- Time Evolution Operator
1. Time Symmetry: Schrödinger Picture
The inner product between two states should be preserved under time evolution:
$\langle\phi|\psi\rangle = \langle\phi|U^{\dagger}(\Delta t)U(\Delta t)|\psi\rangle$, where $U(\Delta t)|\psi\rangle = |\psi;\Delta t\rangle$
Therefore, $U^{\dagger}(\Delta t)U(\Delta t) = 1$
This means that $U(\Delta t)$ is a unitary operator.
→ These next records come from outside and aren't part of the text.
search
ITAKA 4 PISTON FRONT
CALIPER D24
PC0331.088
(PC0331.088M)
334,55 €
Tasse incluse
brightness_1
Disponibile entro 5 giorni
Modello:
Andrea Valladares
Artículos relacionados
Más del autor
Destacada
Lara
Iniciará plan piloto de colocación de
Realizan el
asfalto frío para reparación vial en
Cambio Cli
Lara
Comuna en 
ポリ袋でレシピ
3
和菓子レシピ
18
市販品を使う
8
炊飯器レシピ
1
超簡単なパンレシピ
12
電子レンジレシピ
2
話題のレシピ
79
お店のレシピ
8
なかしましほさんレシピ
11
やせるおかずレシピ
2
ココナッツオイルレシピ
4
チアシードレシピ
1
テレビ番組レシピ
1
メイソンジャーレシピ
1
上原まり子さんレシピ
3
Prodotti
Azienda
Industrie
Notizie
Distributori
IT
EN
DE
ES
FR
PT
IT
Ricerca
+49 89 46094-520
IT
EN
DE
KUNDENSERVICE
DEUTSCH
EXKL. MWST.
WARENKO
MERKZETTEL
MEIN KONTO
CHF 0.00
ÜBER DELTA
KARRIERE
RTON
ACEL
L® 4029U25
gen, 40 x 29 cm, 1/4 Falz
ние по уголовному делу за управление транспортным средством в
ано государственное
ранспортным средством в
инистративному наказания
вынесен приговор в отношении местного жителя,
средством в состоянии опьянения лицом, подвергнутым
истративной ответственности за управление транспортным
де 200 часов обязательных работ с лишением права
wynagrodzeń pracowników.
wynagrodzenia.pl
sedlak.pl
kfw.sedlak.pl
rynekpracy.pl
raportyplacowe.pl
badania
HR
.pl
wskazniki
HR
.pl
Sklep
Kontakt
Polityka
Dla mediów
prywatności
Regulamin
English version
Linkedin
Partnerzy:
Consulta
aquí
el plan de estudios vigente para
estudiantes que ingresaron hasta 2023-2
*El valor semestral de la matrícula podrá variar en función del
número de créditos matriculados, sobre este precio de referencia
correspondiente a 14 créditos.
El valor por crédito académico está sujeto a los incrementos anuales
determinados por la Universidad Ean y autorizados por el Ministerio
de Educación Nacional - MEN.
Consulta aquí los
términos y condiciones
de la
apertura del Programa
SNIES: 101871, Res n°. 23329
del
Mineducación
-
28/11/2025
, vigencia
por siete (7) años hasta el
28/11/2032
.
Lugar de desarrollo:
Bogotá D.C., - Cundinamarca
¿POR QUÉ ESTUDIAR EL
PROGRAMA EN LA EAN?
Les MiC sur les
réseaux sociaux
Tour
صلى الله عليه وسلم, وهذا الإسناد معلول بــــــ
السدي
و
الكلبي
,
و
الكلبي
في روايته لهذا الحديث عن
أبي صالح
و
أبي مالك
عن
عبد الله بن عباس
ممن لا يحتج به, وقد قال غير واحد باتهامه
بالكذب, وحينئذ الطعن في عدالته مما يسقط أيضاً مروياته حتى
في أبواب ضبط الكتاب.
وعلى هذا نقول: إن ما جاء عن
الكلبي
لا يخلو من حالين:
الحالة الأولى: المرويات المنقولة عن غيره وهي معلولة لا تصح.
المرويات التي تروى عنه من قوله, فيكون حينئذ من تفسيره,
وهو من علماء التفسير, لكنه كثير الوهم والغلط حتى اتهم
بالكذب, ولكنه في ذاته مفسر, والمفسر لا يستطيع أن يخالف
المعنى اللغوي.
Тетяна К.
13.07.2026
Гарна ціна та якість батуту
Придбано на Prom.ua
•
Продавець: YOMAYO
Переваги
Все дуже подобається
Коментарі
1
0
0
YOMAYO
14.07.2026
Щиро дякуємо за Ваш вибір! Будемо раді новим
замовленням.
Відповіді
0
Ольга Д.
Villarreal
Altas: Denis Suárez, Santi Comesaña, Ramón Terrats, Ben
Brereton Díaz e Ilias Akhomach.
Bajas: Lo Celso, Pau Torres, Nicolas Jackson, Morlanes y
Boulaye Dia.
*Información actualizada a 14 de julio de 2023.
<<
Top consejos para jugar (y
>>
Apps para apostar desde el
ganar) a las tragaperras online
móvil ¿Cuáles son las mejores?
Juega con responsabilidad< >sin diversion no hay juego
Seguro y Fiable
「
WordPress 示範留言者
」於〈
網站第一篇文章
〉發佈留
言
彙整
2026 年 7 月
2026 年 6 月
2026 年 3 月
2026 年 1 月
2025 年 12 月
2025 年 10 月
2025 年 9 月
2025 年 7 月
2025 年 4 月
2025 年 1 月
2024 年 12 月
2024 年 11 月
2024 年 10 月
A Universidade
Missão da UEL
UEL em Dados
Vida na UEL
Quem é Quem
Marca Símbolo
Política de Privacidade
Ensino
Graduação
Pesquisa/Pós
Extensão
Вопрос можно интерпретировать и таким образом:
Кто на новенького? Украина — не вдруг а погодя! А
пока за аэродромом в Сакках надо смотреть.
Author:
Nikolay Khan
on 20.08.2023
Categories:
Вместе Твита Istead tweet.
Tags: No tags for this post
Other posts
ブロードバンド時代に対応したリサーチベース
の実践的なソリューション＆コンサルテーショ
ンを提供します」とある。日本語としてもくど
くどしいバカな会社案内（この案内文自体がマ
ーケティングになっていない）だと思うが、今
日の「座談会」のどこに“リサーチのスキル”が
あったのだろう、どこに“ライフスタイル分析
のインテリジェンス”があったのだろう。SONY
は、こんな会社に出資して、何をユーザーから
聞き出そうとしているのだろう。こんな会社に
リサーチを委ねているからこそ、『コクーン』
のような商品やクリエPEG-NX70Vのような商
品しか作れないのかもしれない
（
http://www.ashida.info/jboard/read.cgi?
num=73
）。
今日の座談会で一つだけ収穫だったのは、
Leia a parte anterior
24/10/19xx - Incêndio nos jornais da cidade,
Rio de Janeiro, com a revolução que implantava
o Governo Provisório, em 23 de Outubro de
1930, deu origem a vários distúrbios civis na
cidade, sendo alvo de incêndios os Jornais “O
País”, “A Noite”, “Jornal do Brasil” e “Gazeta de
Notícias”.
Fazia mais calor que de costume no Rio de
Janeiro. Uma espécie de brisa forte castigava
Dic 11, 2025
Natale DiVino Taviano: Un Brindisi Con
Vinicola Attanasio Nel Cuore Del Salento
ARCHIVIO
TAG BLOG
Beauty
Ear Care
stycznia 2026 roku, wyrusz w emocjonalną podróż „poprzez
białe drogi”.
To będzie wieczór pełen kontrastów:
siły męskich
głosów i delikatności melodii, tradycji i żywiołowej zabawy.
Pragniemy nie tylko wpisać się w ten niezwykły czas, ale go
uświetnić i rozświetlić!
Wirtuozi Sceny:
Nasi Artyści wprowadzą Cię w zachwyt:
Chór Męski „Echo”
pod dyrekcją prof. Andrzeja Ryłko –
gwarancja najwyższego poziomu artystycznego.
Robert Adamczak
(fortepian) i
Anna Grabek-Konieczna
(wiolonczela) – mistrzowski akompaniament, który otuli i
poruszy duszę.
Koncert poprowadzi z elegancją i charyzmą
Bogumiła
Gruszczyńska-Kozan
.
2. General Form of Unitary Operator $U$
$U=e^{i\Omega}$, where $\Omega^{\dagger} = \Omega$
3. Representation of $U(\Delta t)$
$U(\Delta t) = e^{i\Delta t \Omega}$
4. Verification of Group Property
$U(\Delta t_2)U(\Delta t_1) = U(\Delta t_1 + \Delta t_2)$ holds:
$$U(\Delta t_2)U(\Delta t_1) = e^{i\Delta t_2 \Omega}e^{i\Delta t_1 \Omega} = e^{i(\Delta t_1+\Delta t_2)\Omega}$$
5. Approximation of $U(\Delta t)$
For small $\Delta t$:
$U(\Delta t) \approx 1 + i\Omega \Delta t$
6. Unitary Equivalence Transformation: Heisenberg Picture
$|x’\rangle \to |x’; \Delta t\rangle( = U^{\dagger}(\Delta t)|x’\rangle )$ $\leftrightarrow$ $x|x’\rangle = x U(\Delta t)U^{\dagger}(\Delta t)|x’\rangle = x’|x’\rangle$
From $x U(\Delta t)U^{\dagger}(\Delta t)|x’\rangle = x’|x’\rangle$, multiplying both sides by $U^{\dagger}(\Delta t)$:
$U^{\dagger}(\Delta t)x U(\Delta t)U^{\dagger}(\Delta t)|x’\rangle = x’U^{\dagger}(\Delta t)|x’\rangle$
Since $U^{\dagger}(\Delta t)|x’\rangle = |x’; \Delta t\rangle$:
$U^{\dagger}(\Delta t)x U(\Delta t)|x’; \Delta t\rangle = x(\Delta t)|x’; \Delta t\rangle$
Therefore, $x \to x(\Delta t) = U^{\dagger}(\Delta t)x U(\Delta t)$
7. Approximate Calculation of Unitary Equivalence Transformation
Using $U(\Delta t) = 1 + i\Omega \Delta t$:
$$\begin{align*} &U^{\dagger}(\Delta t)x U(\Delta t) \\ &= (1 - i\Omega \Delta t)x(1 + i\Omega \Delta t)\\ &= x + i \Delta t[x,\Omega] + O((\Delta t)^2) \end{align*}$$$$\begin{align*} &U^{\dagger}(\Delta t)x U(\Delta t)|x'; \Delta t\rangle\\ &\approx (x + i \Delta t[x,\Omega])|x'; \Delta t\rangle = x(\Delta t)|x'; \Delta t\rangle \end{align*}$$Therefore, $-\Delta x+ i \Delta t[x,\Omega]=0$, which means $i[x,\Omega] = \frac{\Delta x}{\Delta t}$
This gives us $i \hbar \frac{\Delta x}{\Delta t} = [x,-\hbar \Omega]$, so $[x,H] = [x,-\hbar \Omega]$
Therefore, $\Omega = -\frac{H}{\hbar}$
8. Exponential Representation of $U(\Delta t)$
Since $U(\Delta t) = e^{i\Omega \Delta t}$ and $\Omega = -\frac{H}{\hbar}$:
$$U(\Delta t) = e^{-\frac{i}{\hbar}H \Delta t}$$
This is the time evolution operator in quantum mechanics, showing how quantum states evolve over time according to the Hamiltonian $H$.